“So they allowed themselves to be decorated with stars by others, while my sisters are in misery!”

“But first I will speak a few home words to them,” he muttered, seized hold by the shoulder of Ulrich, who sat on his side, and shook him violently, so that his head rolled from side to side.

Ulrich started from sleep, and when he saw the dark figure of Paul, with the revolver in his hand, standing close behind him, he began to cry out loud and piteously. The other one woke up as well, and both stretched out their arms in pitiful entreaty.

“What do you mean to do to us?” cried the one,

“Do not murder us!” cried the other.

“Put away your revolver.
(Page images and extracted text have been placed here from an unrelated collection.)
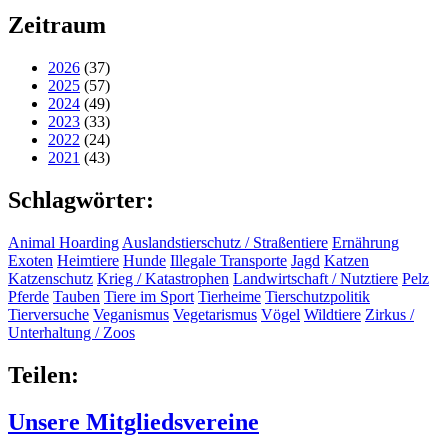
Zeitraum
2026
(37)
2025
(57)
2024
(49)
2023
(33)
2022
(24)
2021
(43)
Schlagwörter:
Animal Hoarding
Auslandstierschutz / Straßentiere
Ernährung
Exoten
Heimtiere
Hunde
Illegale Transporte
Jagd
Katzen
Katzenschutz
Krieg / Katastrophen
Landwirtschaft / Nutztiere
Pelz
Pferde
Tauben
Tiere im Sport
Tierheime
Tierschutzpolitik
Tierversuche
Veganismus
Vegetarismus
Vögel
Wildtiere
Zirkus /
Unterhaltung / Zoos
Teilen:
Unsere Mitgliedsvereine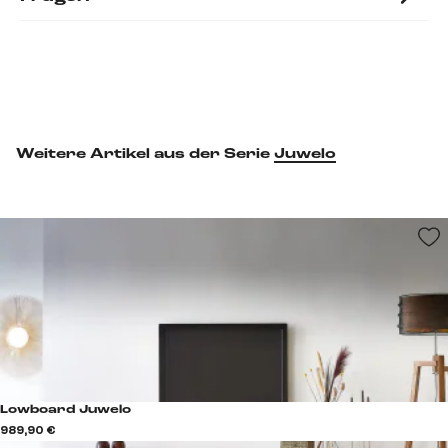
Weitere Artikel aus der Serie
Juwelo
Lowboard Juwelo
989,90 €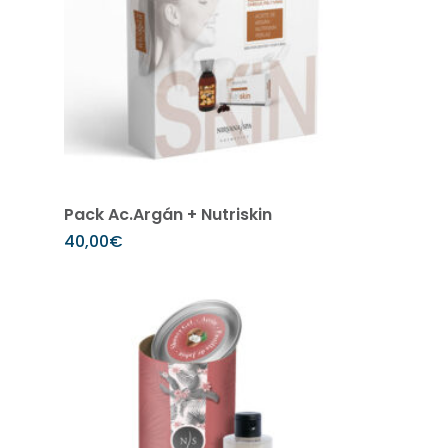
Leer más
Pack Ac.Argán + Nutriskin
40,00
€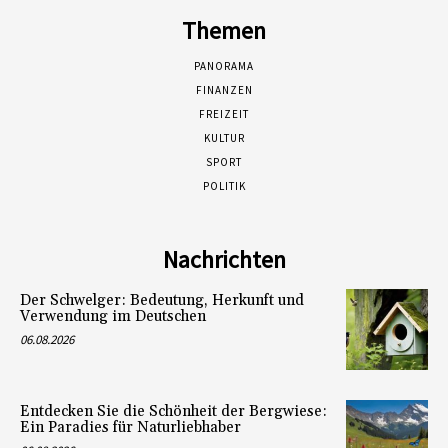
Themen
PANORAMA
FINANZEN
FREIZEIT
KULTUR
SPORT
POLITIK
Nachrichten
Der Schwelger: Bedeutung, Herkunft und
Verwendung im Deutschen
06.08.2026
Entdecken Sie die Schönheit der Bergwiese:
Ein Paradies für Naturliebhaber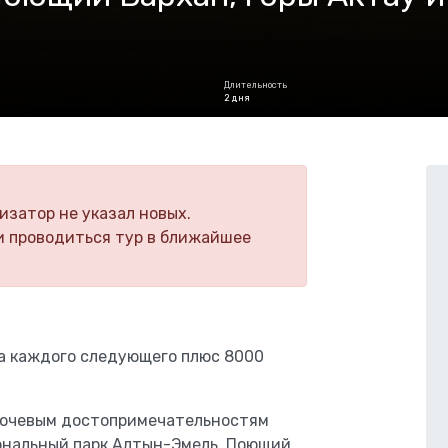
Длительность
2 дня
изатор не указал новых.
и проводиться тур в ближайшее
за каждого следующего плюс 8000
лючевым достопримечательностям
ональный парк Алтын-Эмель, Поющий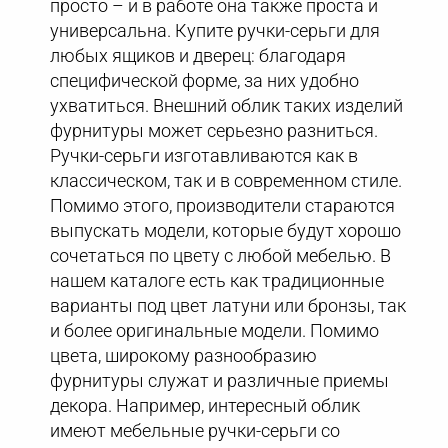
просто – и в работе она также проста и
универсальна. Купите ручки-серьги для
любых ящиков и дверец: благодаря
специфической форме, за них удобно
ухватиться. Внешний облик таких изделий
фурнитуры может серьезно разниться.
Ручки-серьги изготавливаются как в
классическом, так и в современном стиле.
Помимо этого, производители стараются
выпускать модели, которые будут хорошо
сочетаться по цвету с любой мебелью. В
нашем каталоге есть как традиционные
варианты под цвет латуни или бронзы, так
и более оригинальные модели. Помимо
цвета, широкому разнообразию
фурнитуры служат и различные приемы
декора. Например, интересный облик
имеют мебельные ручки-серьги со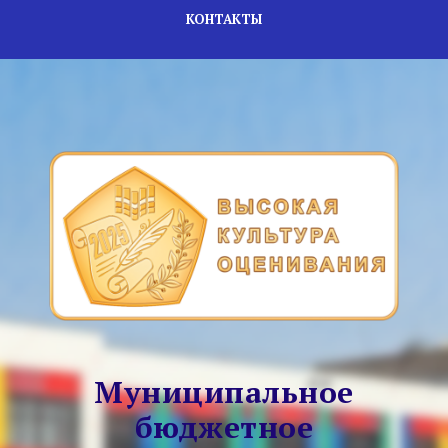
КОНТАКТЫ
Муниципальное
бюджетное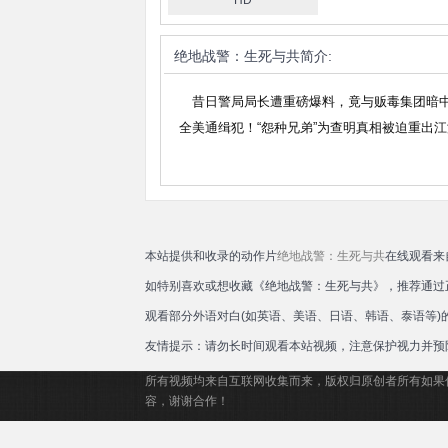
HD
滕
绝地战警：生死与共
简介:
昔日警局局长遭重磅爆料，竟与贩毒集团暗中勾
全美通缉犯！“怨种兄弟”为查明真相被迫重出
本站提供和收录的动作片
绝地战警：生死与共
在线观看来
如特别喜欢或想收藏《绝地战警：生死与共》，推荐通过
观看部分外语对白(如英语、美语、日语、韩语、泰语等
友情提示：请勿长时间观看本站视频，注意保护视力并预
所有视频均来自互联网收集而来，版权归原创者所有如果
容，谢谢合作！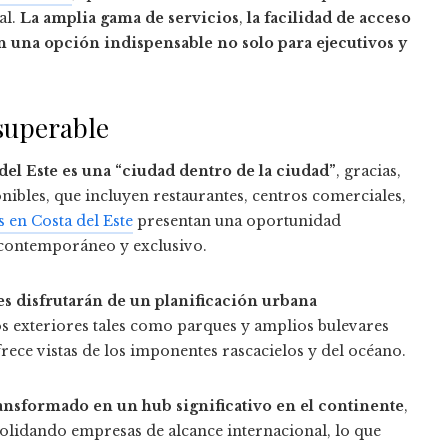
al.
La amplia gama de servicios
,
la facilidad de acceso
n una opción indispensable no solo para ejecutivos y
nsuperable
del Este es una “ciudad dentro de la ciudad”
, gracias,
nibles, que incluyen restaurantes, centros comerciales,
 en Costa del Este
presentan una oportunidad
 contemporáneo y exclusivo.
s disfrutarán de un planificación urbana
s exteriores tales como parques y amplios bulevares
frece vistas de los imponentes rascacielos y del océano.
transformado en un hub significativo en el continente
,
olidando empresas de alcance internacional, lo que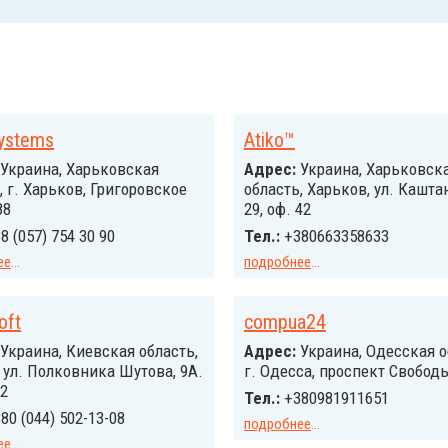
Systems
Atiko™
Украина, Харьковская
Адрес:
Украина, Харьковск
, г. Харьков, Григоровское
область, Харьков, ул. Кашта
88
29, оф. 42
8 (057) 754 30 90
Тел.:
+380663358633
ее
...
подробнее
...
oft
compua24
Украина, Киевская область,
Адрес:
Украина, Одесская о
, ул. Полковника Шутова, 9А.
г. Одесса, проспект Свободы
2
Тел.:
+380981911651
80 (044) 502-13-08
подробнее
...
ее
...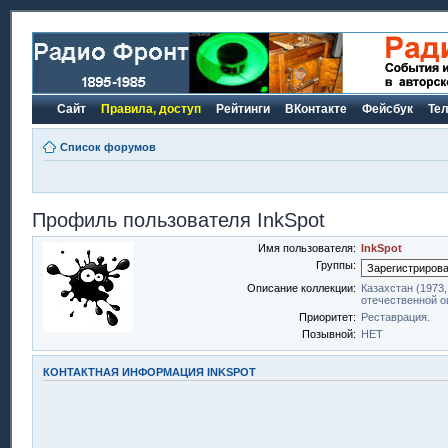
Сайт
Правила, доступ
Рейтинги
ВКонтакте
Фейсбук
Те
Список форумов
Профиль пользователя InkSpot
Имя пользователя:
InkSpot
Группы:
Описание коллекции:
Казахстан (1973,
отечественной о
Приоритет:
Реставрация.
Позывной:
НЕТ
КОНТАКТНАЯ ИНФОРМАЦИЯ INKSPOT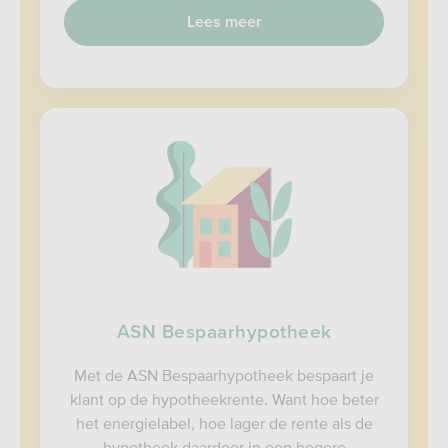
Lees meer
ASN Bespaarhypotheek
Met de ASN Bespaarhypotheek bespaart je
klant op de hypotheekrente. Want hoe beter
het energielabel, hoe lager de rente als de
hypotheek daardoor in een hogere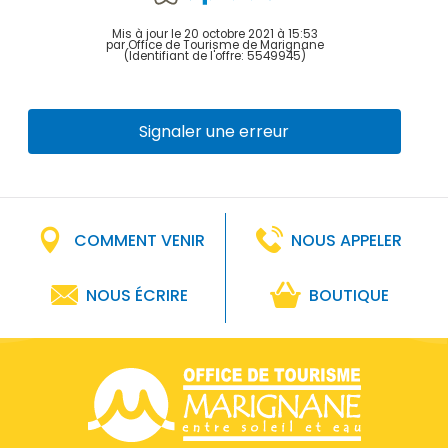
Mis à jour le 20 octobre 2021 à 15:53
par Office de Tourisme de Marignane
(Identifiant de l'offre:
5549945
)
Signaler une erreur
COMMENT VENIR
NOUS APPELER
NOUS ÉCRIRE
BOUTIQUE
Have pity on us—have pity!” They clasped their hands, and would have fallen on their knees had not the fur rugs prevented them.

Paul looked at them in amazement. He had always seen them daring and eager for fight, so that now in their terror they seemed to him like entirely different people.

He wished in his heart that they would draw their knives against him, so that he could make use of his revolver in an honest fight. And then suddenly the thought arose in his mind: “If you had only once treated them like this when they were boys, you would have been spared many a humiliation—and your sisters, above all.”

Ulrich meanwhile tried to clasp his knees, and Fritz kept on crying out, “Take pity on us—take pity on us!”

“You know very well what I want of you,” answered Paul, who now felt freed from all hesitation, and with cold resolution pursued his aim.